Of note, the recent incident involving the grounding of the 28,000-ton drill ship Kulluk in January 2013 after breaking tow lines during stormy weather demonstrates that the Unified Command system also works well for these types of incidents. The Unified Command was established when the tow could not quickly be re-attached. Ultimately, the Unified Command made a decision to allow the Kulluk to be grounded off of Kodiak Island. The Kulluk incident provides a good example of how things can and should work in such cases. However, to ensure future successes in this area I suggest that it is incumbent on industry and the Coast Guard to identify potential places of safe refuge and to conduct place of refuge exercises and drills on a routine basis around the country in the various COTPs areas.
There have been a number of articles written in the last year about the importance of responder immunity. The reason that this issue remains so important to our industry is that our country remains at risk that responders may decide not to respond as quickly or aggressively as they might otherwise have responded had Congress taken action to address the gaps in the current responder immunity enacted pursuant to the Oil Pollution Act of 1990 (“OPA 90”). Unfortunately, the major maritime-related bill passed by Congress last year, the Coast Guard and Maritime Transportation Act of 2012, which was enacted on December 20, 2012, included few spill-related provisions, and the responder immunity provision was omitted.
In short, what we have learned is that law suits were filed against the offshore supply vessels fighting the fire and the rescue teams (i.e. emergency responders) following the Deepwater Horizon incident in addition to the law suits filed against BP. Additional law suits were filed against OSROs, the spill management team, and dispersant operators (i.e. clean up responders). Plaintiffs made allegations of gross negligence, and also claims for damages resulting from alleged exposure to released oil or exposure to the dispersants used to treat that oil. These exposure claims are considered personal injury claims falling outside the scope of OPA 90’s responder immunity provisions. Although claims against the emergency responders have been dismissed, the claims against the clean up responders remain active pending a decision on motions for summary judgment.
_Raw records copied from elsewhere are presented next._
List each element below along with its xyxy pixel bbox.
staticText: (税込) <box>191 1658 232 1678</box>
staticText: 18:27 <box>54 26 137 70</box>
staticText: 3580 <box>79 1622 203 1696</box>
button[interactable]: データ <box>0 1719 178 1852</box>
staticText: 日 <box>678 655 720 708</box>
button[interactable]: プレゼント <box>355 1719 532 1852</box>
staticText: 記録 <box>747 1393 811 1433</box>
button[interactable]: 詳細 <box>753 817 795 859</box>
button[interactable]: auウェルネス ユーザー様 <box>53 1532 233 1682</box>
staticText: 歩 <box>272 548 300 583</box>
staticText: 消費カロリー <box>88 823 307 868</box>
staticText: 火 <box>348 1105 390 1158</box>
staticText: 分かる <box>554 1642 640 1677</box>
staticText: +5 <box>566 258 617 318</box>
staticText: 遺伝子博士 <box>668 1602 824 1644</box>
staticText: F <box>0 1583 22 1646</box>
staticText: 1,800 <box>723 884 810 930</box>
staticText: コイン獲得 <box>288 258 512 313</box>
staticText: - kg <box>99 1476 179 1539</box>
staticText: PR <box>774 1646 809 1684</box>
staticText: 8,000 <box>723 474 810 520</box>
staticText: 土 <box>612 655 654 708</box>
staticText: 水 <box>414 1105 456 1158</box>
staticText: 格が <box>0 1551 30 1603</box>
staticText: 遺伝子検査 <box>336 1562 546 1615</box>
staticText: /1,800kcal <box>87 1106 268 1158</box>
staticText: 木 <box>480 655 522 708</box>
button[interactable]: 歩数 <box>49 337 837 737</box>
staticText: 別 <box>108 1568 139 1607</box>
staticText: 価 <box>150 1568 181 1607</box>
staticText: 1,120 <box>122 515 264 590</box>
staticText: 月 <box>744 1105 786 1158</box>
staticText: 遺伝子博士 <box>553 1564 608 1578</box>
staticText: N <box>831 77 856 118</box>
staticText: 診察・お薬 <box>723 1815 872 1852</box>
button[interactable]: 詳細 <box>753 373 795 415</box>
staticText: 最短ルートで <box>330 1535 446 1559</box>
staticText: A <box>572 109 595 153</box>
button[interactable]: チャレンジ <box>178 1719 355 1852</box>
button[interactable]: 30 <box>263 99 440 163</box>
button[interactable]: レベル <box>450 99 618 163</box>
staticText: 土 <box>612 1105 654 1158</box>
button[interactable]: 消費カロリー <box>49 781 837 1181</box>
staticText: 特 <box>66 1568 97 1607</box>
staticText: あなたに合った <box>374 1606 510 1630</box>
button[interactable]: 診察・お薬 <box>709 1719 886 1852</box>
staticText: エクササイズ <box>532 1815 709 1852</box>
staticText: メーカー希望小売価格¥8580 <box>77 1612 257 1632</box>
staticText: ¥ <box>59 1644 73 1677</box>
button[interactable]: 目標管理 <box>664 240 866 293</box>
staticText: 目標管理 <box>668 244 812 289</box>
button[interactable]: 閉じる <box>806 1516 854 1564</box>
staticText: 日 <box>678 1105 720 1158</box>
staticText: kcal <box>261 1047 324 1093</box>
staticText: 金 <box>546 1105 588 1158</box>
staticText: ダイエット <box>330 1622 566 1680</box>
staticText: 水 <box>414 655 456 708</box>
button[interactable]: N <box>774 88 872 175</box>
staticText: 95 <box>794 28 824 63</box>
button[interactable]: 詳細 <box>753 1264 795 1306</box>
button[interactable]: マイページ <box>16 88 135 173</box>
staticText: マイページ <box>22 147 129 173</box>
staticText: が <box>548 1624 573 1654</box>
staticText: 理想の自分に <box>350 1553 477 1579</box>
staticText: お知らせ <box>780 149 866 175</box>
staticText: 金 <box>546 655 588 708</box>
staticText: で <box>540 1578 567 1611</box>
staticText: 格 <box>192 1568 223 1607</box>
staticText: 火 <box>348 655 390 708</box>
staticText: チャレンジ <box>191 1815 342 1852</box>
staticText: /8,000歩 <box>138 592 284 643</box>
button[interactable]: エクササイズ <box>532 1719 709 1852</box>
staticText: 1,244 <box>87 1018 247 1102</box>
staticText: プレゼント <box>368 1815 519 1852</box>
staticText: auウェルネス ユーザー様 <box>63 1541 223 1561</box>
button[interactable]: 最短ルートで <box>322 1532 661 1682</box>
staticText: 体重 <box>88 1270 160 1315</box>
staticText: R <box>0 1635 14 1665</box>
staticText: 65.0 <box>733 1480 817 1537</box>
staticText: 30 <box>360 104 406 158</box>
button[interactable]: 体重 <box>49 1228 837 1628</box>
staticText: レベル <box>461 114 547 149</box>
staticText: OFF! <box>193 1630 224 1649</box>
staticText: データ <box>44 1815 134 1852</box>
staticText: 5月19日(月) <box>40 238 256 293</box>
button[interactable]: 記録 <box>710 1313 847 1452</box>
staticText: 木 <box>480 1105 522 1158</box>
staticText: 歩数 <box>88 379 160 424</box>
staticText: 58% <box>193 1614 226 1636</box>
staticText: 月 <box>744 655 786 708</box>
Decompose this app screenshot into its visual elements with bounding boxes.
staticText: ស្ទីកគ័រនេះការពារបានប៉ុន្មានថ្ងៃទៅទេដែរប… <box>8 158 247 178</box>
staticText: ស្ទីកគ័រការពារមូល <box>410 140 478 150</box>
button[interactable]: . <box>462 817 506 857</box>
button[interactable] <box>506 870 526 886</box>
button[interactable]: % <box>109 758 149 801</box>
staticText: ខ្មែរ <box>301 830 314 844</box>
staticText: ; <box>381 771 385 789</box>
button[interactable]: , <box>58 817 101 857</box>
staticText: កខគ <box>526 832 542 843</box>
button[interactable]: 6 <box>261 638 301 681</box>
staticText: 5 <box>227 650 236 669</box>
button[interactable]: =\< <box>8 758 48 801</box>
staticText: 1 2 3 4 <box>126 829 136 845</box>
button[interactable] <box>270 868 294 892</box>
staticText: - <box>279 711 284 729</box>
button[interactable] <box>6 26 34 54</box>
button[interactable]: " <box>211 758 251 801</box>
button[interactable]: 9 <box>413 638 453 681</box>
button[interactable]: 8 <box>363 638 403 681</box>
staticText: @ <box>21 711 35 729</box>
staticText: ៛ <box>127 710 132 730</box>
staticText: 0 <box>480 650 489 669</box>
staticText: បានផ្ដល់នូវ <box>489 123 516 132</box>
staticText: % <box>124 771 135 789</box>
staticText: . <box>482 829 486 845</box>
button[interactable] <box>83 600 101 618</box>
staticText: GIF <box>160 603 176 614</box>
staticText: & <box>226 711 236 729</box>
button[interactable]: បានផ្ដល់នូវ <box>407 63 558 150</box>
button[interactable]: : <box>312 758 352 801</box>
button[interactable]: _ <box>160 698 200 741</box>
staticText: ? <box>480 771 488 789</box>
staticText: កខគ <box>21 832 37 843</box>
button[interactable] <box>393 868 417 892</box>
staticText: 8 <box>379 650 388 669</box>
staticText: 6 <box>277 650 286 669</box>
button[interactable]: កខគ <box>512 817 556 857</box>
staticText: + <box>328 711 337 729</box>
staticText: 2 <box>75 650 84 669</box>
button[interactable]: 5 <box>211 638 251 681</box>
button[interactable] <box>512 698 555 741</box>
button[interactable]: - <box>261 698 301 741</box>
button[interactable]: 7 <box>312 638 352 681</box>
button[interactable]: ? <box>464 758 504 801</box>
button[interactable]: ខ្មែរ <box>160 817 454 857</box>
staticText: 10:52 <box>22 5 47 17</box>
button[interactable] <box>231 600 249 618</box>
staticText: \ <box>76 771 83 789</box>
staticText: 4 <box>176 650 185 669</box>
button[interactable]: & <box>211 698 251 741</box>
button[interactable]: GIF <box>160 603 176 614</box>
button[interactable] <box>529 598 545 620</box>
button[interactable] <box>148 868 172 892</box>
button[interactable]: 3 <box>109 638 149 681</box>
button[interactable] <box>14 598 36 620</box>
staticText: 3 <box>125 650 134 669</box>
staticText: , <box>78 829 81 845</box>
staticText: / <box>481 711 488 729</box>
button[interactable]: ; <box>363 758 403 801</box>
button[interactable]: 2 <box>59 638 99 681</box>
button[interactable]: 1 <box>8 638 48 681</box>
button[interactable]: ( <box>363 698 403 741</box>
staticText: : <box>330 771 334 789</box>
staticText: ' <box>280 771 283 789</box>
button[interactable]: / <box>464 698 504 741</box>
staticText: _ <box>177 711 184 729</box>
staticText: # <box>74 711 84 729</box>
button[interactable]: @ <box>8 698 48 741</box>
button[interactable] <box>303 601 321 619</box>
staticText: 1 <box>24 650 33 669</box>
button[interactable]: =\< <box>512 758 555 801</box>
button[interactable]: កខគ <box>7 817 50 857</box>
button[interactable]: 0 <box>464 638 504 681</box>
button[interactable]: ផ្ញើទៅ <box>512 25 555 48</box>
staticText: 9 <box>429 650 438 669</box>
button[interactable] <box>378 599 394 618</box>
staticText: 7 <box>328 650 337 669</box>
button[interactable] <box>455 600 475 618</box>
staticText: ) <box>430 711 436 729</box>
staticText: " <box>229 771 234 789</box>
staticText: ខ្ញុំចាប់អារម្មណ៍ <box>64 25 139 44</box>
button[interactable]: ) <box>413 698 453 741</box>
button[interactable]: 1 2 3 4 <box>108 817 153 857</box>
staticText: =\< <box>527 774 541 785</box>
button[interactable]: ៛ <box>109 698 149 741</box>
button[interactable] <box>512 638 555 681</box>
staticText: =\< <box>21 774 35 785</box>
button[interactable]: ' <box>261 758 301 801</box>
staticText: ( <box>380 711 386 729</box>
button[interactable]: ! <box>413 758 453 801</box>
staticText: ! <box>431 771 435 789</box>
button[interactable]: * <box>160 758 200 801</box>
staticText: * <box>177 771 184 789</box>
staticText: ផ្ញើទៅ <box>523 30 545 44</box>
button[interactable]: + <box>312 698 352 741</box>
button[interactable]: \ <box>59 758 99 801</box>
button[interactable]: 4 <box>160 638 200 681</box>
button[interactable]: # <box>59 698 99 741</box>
It is indeed ironic that these claims remain active yet the private claims against BP have been settled.
As a result, it remains one of the top priorities of the salvage industry and the entire response industry to continue to pursue this enhanced protection for responders to ensure an effective and immediate response to the next major spill event. It is important for us all to make sure that this issue continues to resonate with Congress as an urgent issue that needs resolution as soon as possible.
In conclusion, as we go about our work addressing the various brush fires that we must deal with on a daily basis, we should also continue to set aside the necessary time to resolve these long term goals in 2013 – steady as she goes mate!